Dengan susah payah Calista mencoba duduk. Rambutnya yang panjang menjadi acak-acakan. Dilihatnya sudah tidak ada sosok pria didalam ruangan ini yang membuatnya tidur pulas. Calista teringat dengan janji makan siangnya. Buru-buru perempuan ini mencari ponselnya. Ponselnya ada didalam tasnya. Namun dia tidak melihat tasnya dimana-mana.     

Tidak ada jam dinding didalam kamar ini. Untuk sesaat, Calista merasa seperti hidup di alam yang berbeda dengan manusia, tanpa adanya waktu. Calista segera mengambil pakaiannya yang diletakkan Darren di ujung kasur. Sebelum memakai pakaiannya, Calista membersihkan kewanitaannya terlebih dahulu dan juga menyiram wajahnya untuk membuat tampak segar, tidak seperti orang bangun tidur.     

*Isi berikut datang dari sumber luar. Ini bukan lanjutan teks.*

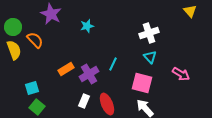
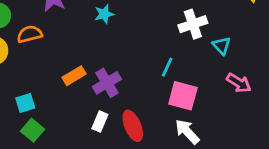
orange semicircle: (35, 40) -> (30, 34), turned -60
cyan triangle: (150, 57) -> (222, 46), moved
cyan line: (113, 64) -> (167, 67), moved

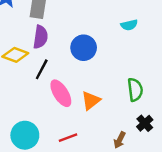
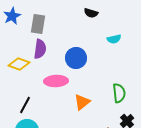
black line: (42, 69) -> (25, 105), moved
pink ellipse: (61, 93) -> (56, 81), moved, turned -60

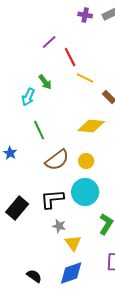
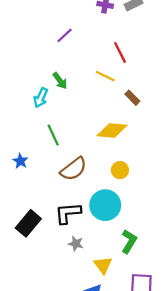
red line: (70, 57) -> (120, 52), moved
yellow circle: (86, 161) -> (120, 170), moved
yellow triangle: (73, 243) -> (103, 265), moved

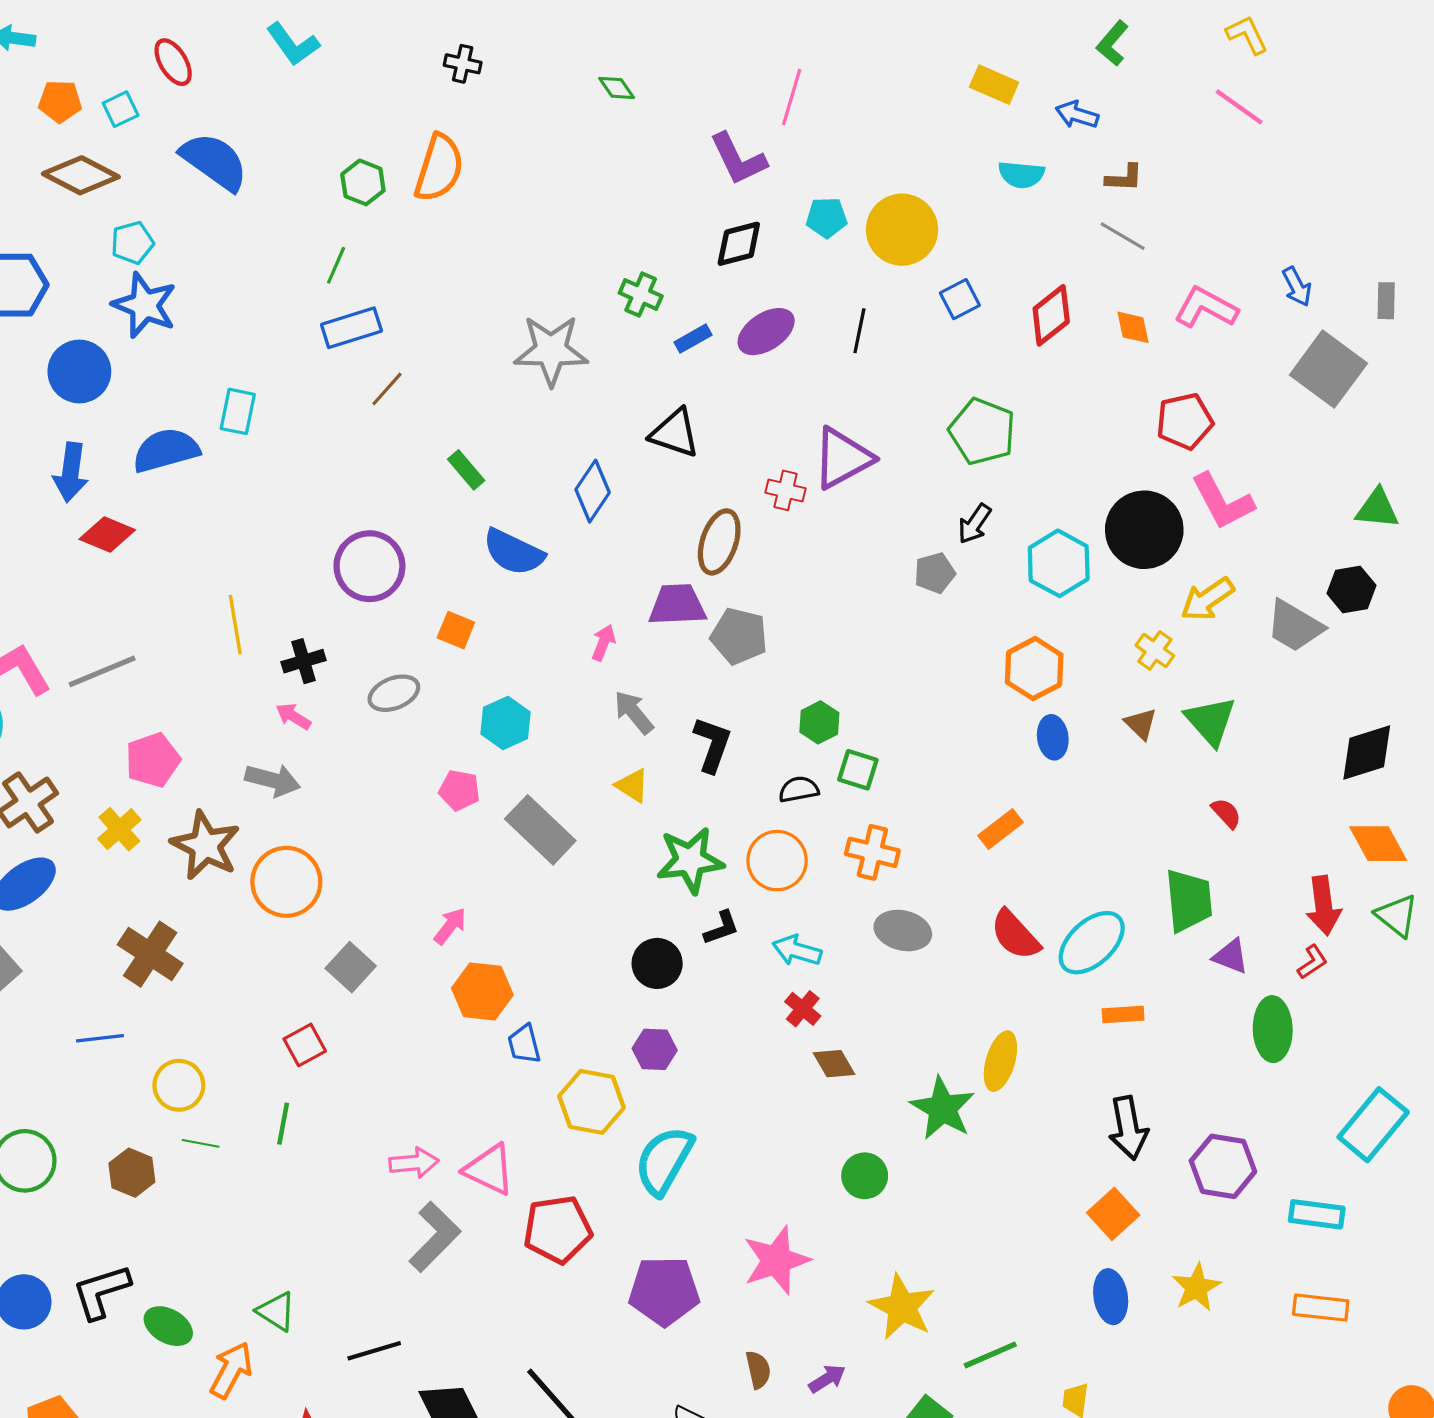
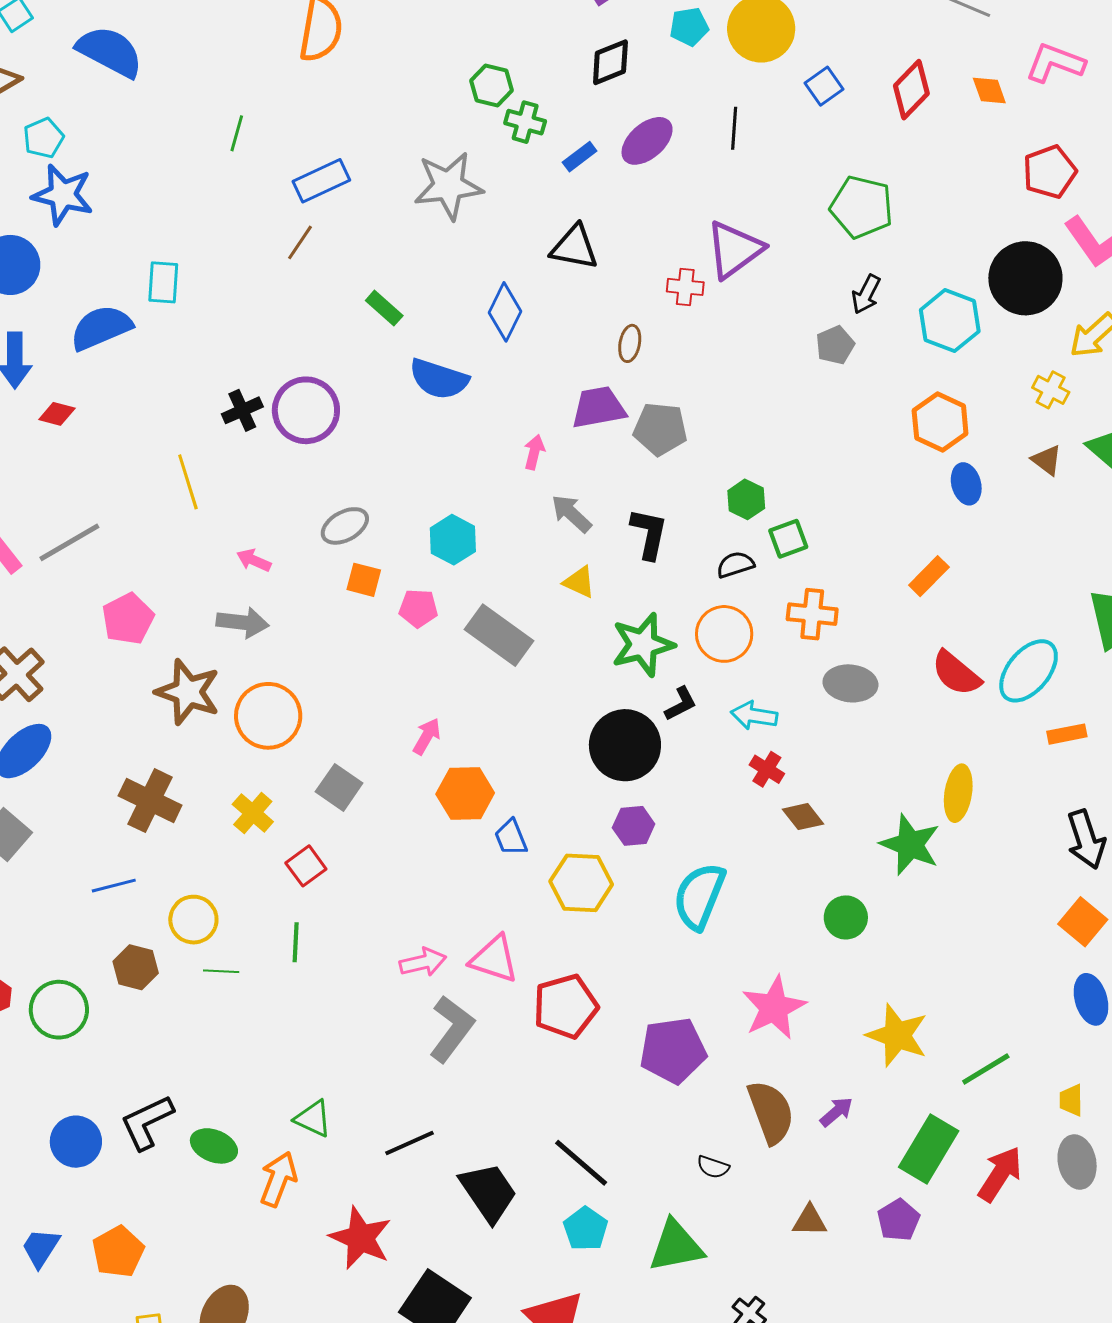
green hexagon: (363, 182) -> (492, 86), moved
blue rectangle: (351, 328) -> (321, 181), moved
red diamond: (107, 535) -> (57, 414), size x0.7
brown ellipse: (719, 542) -> (630, 343), size x0.6
orange square: (456, 630) -> (364, 580), moved
black cross: (303, 661) -> (242, 410), moved
green square: (858, 770) -> (788, 539), turned -30
yellow cross: (119, 829) -> (253, 813), moved
black circle: (657, 963) -> (625, 745), size x1.5
cyan semicircle: (664, 1161) -> (699, 896), moved
brown hexagon: (132, 1173) -> (136, 967), moved
brown semicircle: (758, 1370) -> (771, 1112), size x1.8

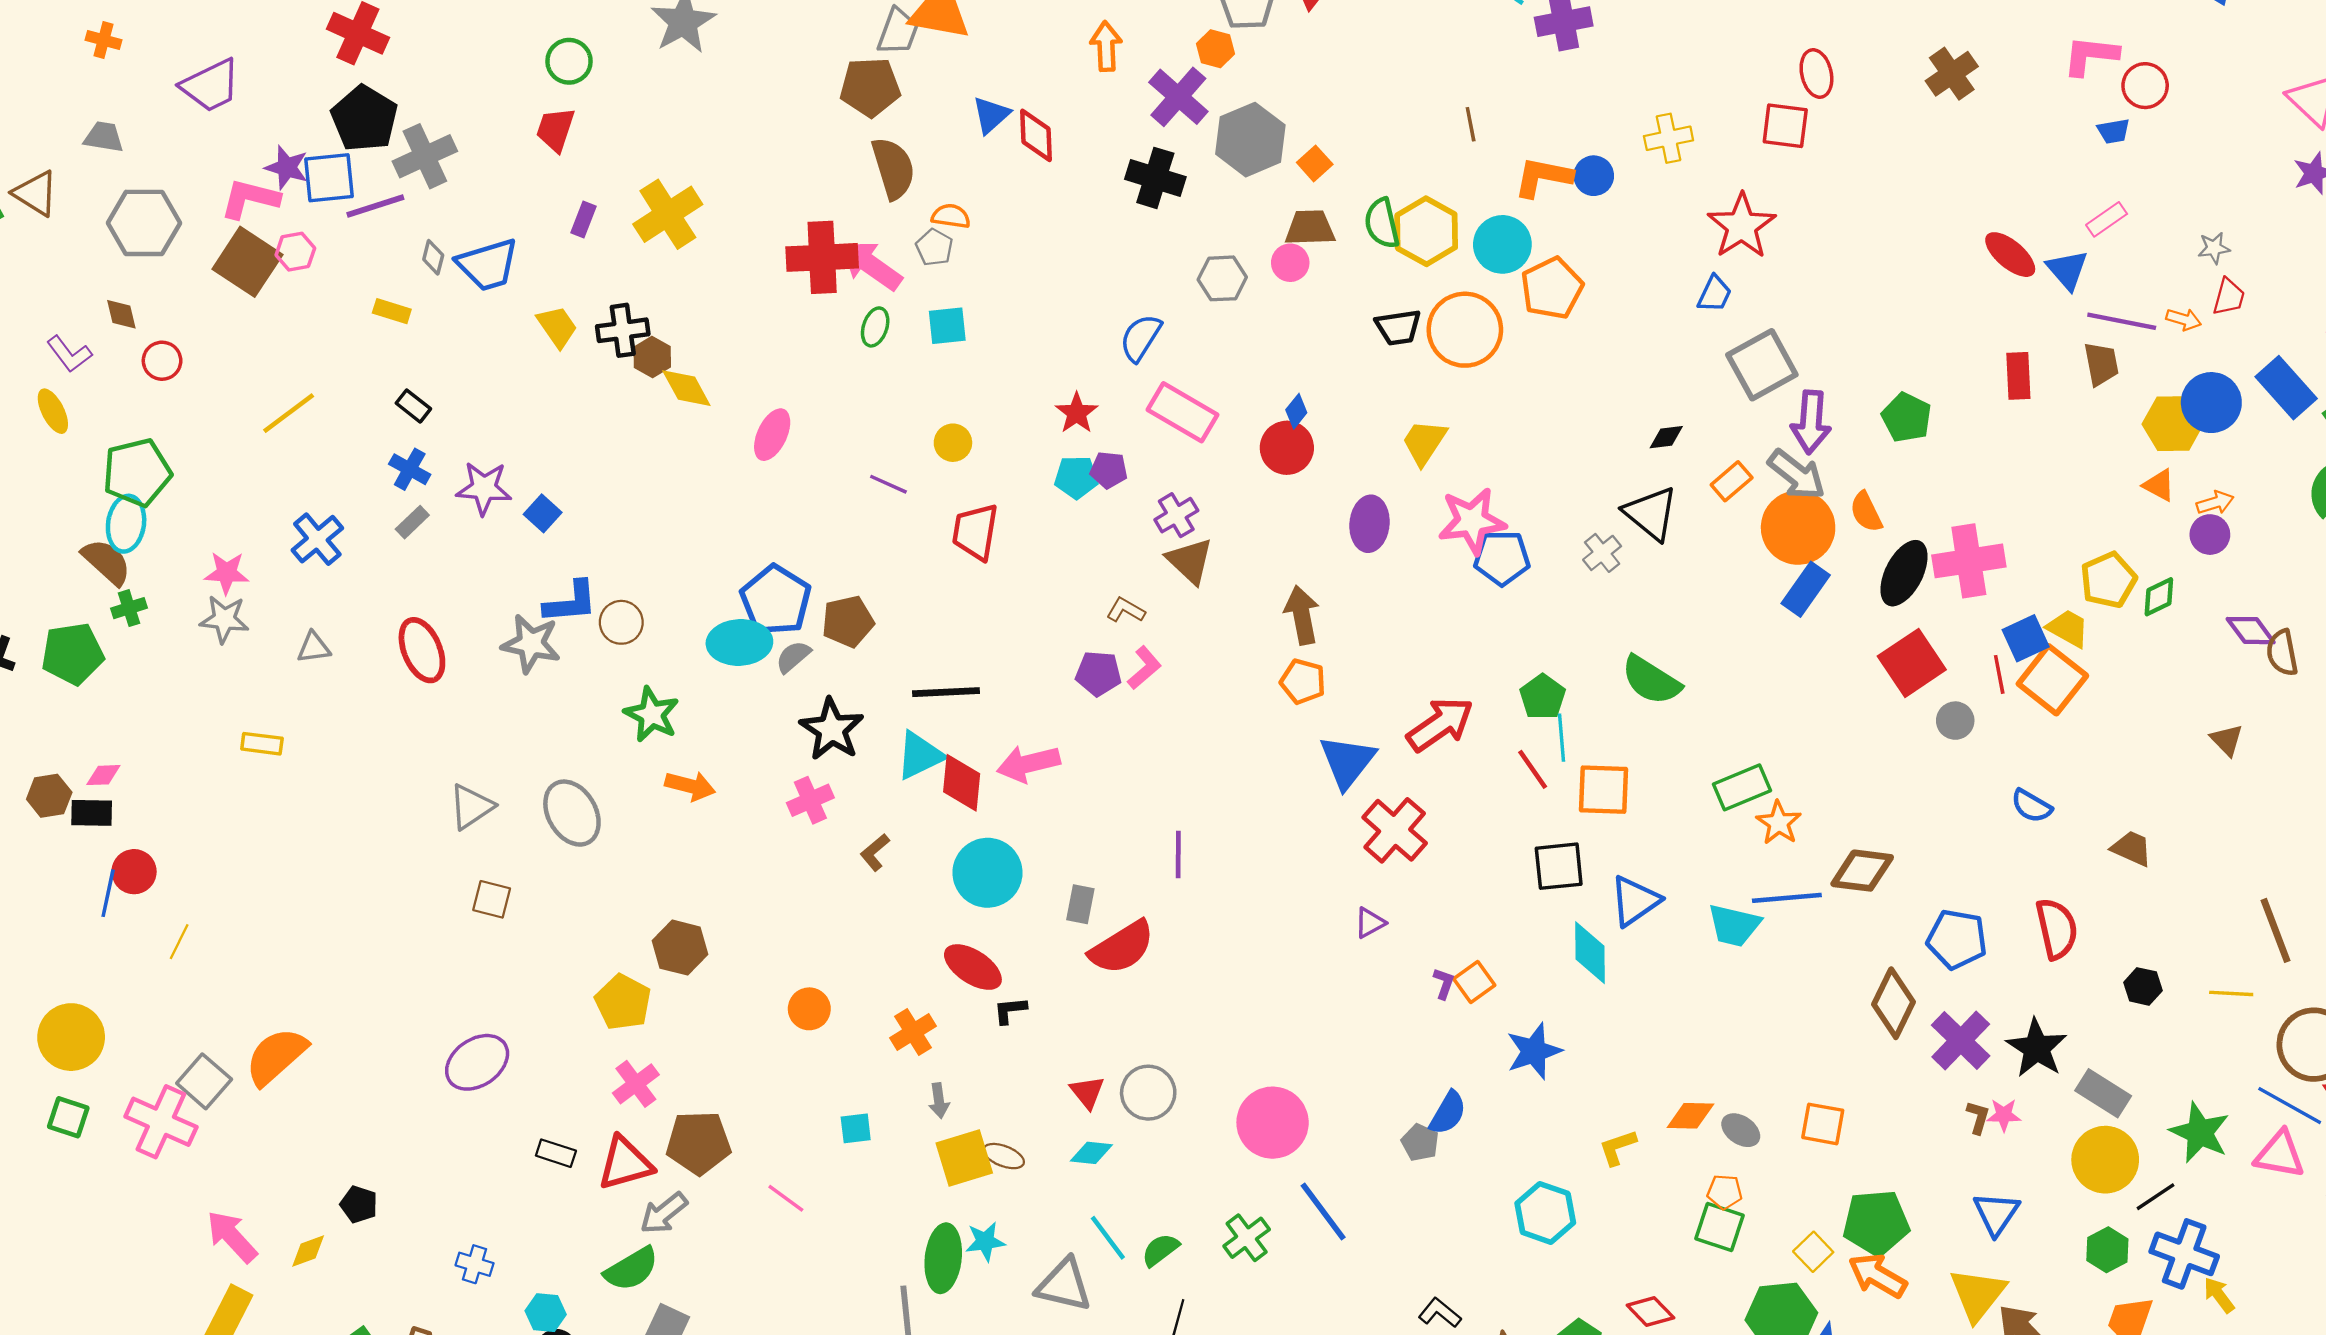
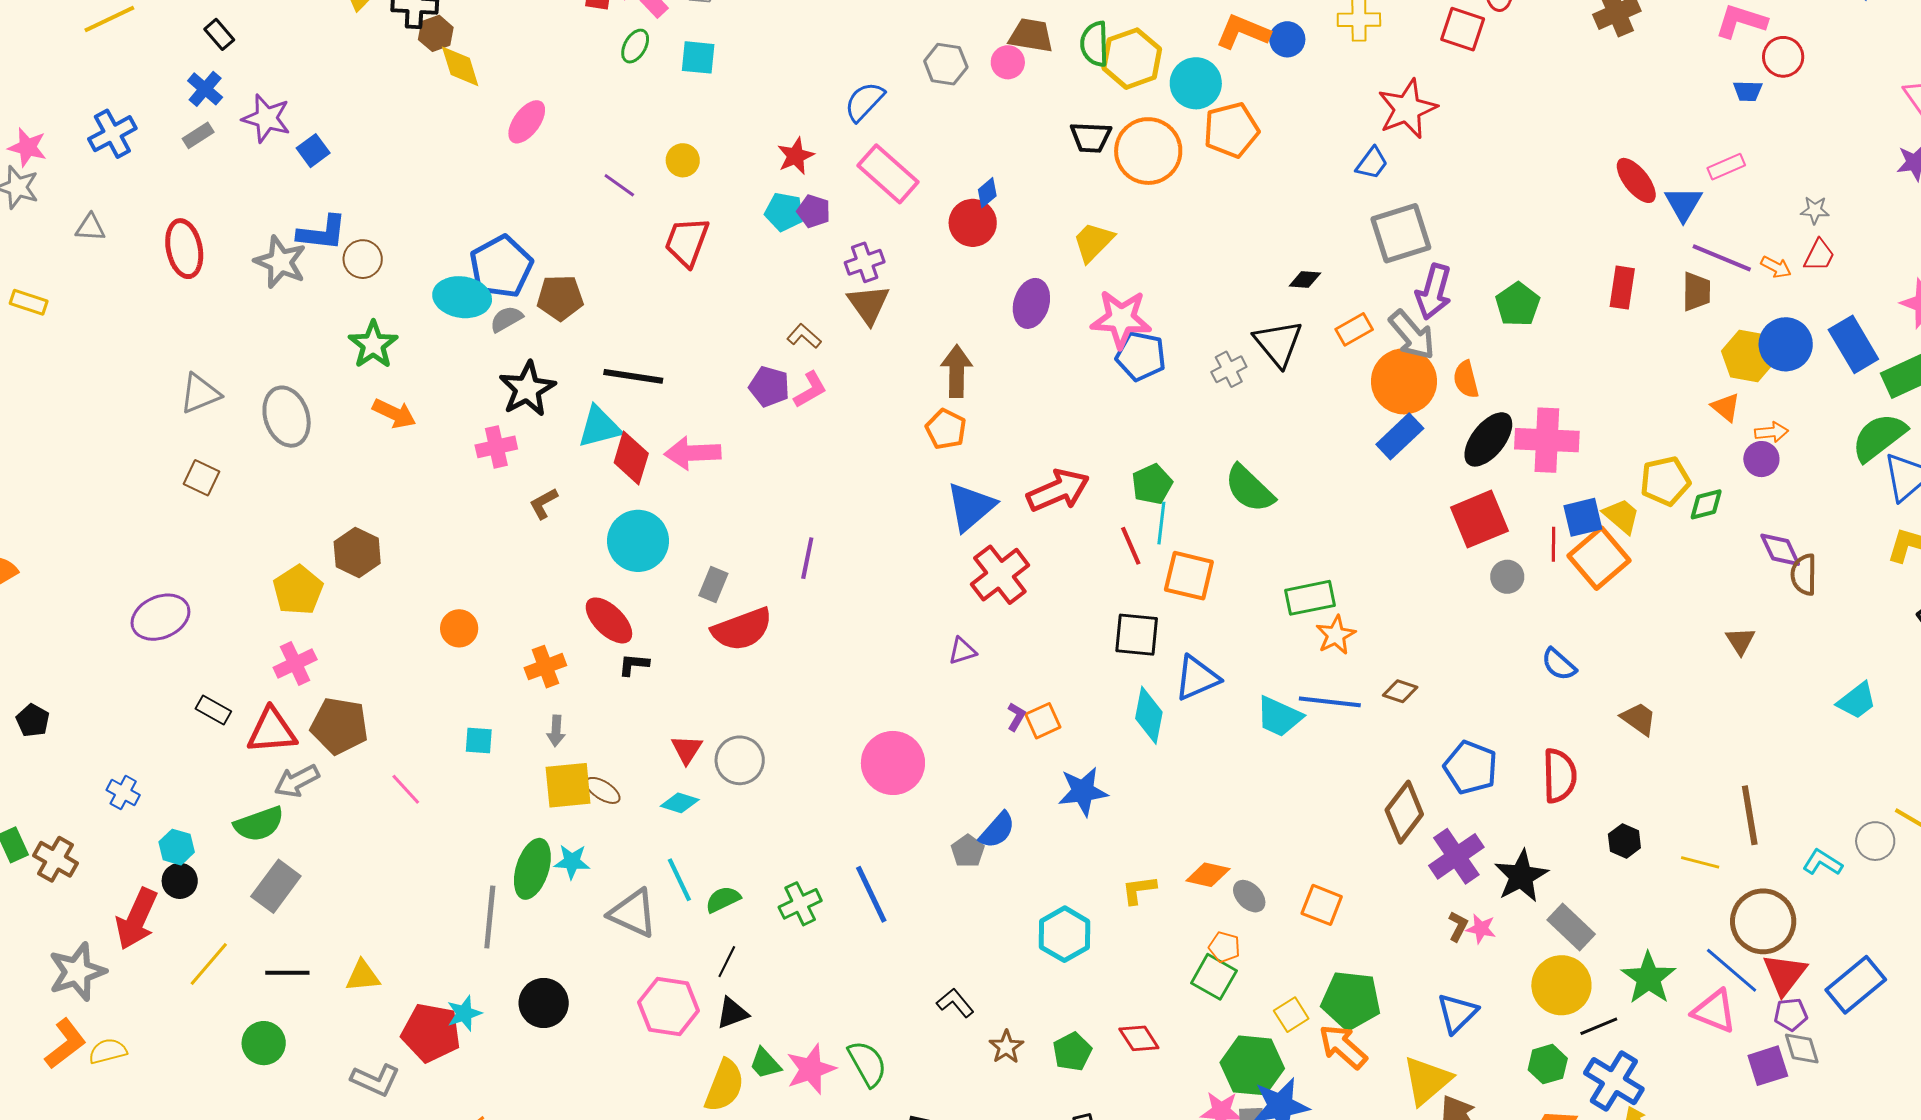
brown diamond: (1862, 871) -> (1400, 691), size x0.6
pink circle: (1273, 1123) -> (893, 763), moved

Setelah semuanya dirasa lengkap ditubuhnya, Calista membuka pintu perlahan, khawatir ada orang selain Darren disana. Dia mengeluarkan sebagian kepalanya dan celingak celinguk.     

"Nyonya." Hera tiba-tiba mengagetkan Calista yang sedang bermain petak umpet.     

"Bu Hera? Dimana Darren?" Calista keluar dari kamar seutuhnya dan menutup kembali pintu kamar khusus itu. Dipastikan tidak ada Darren di dalam ruangan.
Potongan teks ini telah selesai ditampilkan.